For many farmers in Germany the »20 % rule« in red areas represents the core problem within the current tightening of the Fertiliser Application Ordinance. In Denmark, though, they are well used to the situation: from 1998 to 2014 all farmers there had to work with an N target which, in the end, lay 18 to 25 % under the economic optimum.
Thus, for a second wheat on loamy soil in 2014 only 153 kg of N could be applied (from all sources). Clearly, with this rule Denmark was bidding ‘goodbye’ to quality wheat production, protein content of more than 9 % being out of the question. A new government in 2015 drew lessons from the resulting enormous unrest in the sector. Since then, the N threshold has been gradually increased. For instance, by 2019 the maximum for the above-mention wheat after wheat on loam had increased to 212 kg/ha N.

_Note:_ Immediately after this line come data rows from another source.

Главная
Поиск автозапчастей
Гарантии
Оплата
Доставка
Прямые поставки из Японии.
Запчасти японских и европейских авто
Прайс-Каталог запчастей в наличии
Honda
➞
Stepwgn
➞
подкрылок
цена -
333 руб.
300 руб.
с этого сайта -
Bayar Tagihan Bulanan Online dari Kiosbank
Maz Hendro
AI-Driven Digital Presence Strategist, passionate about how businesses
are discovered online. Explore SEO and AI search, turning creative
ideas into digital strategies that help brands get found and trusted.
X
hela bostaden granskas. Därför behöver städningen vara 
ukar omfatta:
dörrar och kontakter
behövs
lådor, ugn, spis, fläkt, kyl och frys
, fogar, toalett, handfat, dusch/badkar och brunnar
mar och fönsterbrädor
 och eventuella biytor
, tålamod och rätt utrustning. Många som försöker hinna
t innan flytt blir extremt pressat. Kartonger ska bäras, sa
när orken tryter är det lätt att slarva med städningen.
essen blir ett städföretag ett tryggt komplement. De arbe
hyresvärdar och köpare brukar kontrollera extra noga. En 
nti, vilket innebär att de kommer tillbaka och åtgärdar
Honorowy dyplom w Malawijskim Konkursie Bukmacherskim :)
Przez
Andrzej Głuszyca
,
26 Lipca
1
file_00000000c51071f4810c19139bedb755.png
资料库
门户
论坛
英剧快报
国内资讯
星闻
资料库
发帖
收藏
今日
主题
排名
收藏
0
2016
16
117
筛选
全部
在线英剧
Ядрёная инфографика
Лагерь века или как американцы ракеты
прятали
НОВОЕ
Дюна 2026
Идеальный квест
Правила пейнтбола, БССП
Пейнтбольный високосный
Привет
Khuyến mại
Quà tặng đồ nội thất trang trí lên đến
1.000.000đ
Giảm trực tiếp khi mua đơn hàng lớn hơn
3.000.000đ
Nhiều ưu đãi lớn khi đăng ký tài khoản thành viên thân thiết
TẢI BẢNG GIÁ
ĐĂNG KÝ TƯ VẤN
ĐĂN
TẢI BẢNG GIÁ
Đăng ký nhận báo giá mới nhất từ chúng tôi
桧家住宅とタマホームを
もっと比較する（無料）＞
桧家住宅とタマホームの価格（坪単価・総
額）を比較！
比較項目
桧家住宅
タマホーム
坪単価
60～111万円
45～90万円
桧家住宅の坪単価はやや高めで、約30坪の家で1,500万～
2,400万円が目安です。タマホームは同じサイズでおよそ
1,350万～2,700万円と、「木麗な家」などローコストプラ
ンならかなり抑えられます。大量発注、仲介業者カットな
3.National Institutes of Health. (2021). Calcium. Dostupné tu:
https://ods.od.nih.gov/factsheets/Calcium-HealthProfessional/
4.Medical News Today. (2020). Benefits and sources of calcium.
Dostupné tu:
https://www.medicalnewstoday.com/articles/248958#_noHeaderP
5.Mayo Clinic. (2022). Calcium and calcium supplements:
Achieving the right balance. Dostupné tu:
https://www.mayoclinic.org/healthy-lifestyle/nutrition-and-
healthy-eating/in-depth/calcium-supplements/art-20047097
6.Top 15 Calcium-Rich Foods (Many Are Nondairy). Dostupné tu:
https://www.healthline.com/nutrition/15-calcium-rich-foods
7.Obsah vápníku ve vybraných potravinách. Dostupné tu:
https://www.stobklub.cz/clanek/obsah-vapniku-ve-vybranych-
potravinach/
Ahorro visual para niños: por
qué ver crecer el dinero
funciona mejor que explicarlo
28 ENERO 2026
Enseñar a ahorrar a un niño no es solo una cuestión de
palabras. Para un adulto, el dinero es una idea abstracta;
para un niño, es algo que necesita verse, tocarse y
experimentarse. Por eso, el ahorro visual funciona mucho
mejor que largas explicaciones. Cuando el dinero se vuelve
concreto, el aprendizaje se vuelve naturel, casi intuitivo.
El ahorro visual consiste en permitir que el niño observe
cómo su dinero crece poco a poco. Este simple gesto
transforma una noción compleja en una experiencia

Denmark’s first »water environmental plan« dates from 1987. Under its influence, and that of subsequent plans, N leaching from rooting zones was reduced by 48 % over the period to 2003. Above all, this was achieved through rigid liquid manure regulations together with intensive advisory input. Nine months‘ storage capacity has long been in place. Slurry output has remained about the same over the 30 years. But application of mineral fertiliser has halved to an average 75 kg/ha N. Year for year, farmers must prove that they stay within the nitrogen limit. Their respective data are electronically transmitted and compared with the target values; farms can also be spot-checked. If anyone applies too much fertiliser there are financial penalties. A full-time farm count of just 9500 means this level of bureaucracy is feasible.
As great the relief of 2015 might have been for farmers, so imposing are the challenges they represent for water protection. The original targets that had included adding 23 % to the 48 % reduction now achieved, would be very difficult to achieve, caution Danish experts.
Currently, the most useful tool in this respect is slotting still more crops into the rotation. This is planned, when needed, in every one of the 3,000 water protection areas. Even if every such area averages 1,500 ha, numerous farmers still find themselves with farmland in two areas. This doesn’t exactly make rotation planning any easier!
Particularly for pig and poultry farms, more crops in the rotation also mean spring-sown ones (malting barley), perhaps at the expense of feed crops, so that more feed must be bought in. Those who refuse to add more crops have to accept reduced N application quotas. To further reduce the N burden, increased afforestation and 13,000 ha new wetlands are on the cards before 2021. Very new, although still in the testing stage, is the idea of 1,500 »mini wetlands« with integrated biofilters envisaged.
Despite all the success and, recently, easing of pressures on them, Danish farmers are left asking themselves if, after over 30 years of water protection, it’s not time now for a break, and whether still more improvements only look really good on paper. Another question they probably ponder: why must they always be the trailblazers in this respect, especially in the light of the modest ambitions of their German neighbours?